#### [Problem statement]
Within the records, which lines hold the string "ONLINE"? Report each one by copying it.

#### [Extracted records]

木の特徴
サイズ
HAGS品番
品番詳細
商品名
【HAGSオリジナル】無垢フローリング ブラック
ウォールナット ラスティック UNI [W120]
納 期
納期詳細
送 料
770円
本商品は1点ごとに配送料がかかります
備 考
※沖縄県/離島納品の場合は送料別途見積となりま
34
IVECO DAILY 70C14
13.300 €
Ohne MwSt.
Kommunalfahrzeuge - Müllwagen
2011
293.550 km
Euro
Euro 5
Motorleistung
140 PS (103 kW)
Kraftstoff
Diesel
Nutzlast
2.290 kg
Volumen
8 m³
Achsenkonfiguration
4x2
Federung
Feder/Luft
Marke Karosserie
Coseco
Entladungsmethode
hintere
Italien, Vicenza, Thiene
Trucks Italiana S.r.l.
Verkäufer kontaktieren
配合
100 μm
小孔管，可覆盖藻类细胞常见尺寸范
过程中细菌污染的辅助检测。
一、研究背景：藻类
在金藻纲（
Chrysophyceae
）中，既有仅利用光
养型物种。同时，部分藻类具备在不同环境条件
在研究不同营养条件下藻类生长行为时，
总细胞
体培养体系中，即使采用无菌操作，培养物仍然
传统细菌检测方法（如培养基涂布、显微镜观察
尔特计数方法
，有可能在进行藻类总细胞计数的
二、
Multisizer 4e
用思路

* * *

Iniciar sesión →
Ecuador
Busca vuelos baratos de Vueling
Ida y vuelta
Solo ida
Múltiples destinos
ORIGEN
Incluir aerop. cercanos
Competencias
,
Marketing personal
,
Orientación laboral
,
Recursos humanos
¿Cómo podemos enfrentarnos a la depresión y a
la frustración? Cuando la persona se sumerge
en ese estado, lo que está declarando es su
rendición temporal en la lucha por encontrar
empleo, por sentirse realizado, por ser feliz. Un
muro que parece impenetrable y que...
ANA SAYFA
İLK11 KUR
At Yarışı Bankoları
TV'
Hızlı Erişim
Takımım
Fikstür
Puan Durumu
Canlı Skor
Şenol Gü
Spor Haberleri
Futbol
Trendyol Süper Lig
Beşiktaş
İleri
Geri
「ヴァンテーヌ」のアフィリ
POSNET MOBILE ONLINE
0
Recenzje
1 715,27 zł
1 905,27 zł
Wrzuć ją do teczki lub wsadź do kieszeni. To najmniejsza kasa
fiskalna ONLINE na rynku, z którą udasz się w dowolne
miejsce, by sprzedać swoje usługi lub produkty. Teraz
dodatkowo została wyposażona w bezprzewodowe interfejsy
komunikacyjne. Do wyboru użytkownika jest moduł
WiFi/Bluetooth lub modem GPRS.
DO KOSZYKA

==

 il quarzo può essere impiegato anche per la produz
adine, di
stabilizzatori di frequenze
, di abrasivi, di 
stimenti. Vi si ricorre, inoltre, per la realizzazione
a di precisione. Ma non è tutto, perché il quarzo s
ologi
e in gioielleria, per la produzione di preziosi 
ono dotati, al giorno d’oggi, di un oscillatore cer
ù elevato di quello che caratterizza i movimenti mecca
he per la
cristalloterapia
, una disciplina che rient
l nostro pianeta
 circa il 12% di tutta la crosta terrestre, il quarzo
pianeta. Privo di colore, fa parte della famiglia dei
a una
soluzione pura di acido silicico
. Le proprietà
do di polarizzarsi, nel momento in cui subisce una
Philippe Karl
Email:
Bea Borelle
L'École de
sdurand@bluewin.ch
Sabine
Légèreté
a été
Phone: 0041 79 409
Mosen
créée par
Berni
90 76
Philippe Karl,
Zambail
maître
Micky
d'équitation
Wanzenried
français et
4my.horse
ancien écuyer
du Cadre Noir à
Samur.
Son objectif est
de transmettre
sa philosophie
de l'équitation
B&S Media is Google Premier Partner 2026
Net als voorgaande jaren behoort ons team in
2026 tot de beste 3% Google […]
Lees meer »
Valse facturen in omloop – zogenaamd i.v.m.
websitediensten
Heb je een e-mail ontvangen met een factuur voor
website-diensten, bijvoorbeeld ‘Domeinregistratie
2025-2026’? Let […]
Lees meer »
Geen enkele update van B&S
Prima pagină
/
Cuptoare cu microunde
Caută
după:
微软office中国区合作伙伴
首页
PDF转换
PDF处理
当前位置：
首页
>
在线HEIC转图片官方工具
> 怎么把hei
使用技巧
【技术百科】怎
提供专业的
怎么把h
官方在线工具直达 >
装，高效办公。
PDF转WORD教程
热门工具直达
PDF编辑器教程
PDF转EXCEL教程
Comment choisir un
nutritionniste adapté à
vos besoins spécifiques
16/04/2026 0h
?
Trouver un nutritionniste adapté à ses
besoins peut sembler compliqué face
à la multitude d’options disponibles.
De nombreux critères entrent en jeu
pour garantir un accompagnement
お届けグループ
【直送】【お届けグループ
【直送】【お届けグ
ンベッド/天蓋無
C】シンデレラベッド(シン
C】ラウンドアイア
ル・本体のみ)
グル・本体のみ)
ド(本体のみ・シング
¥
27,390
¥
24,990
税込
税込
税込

#### [Result of this task]
POSNET MOBILE ONLINE
fiskalna ONLINE na rynku, z którą udasz się w dowolne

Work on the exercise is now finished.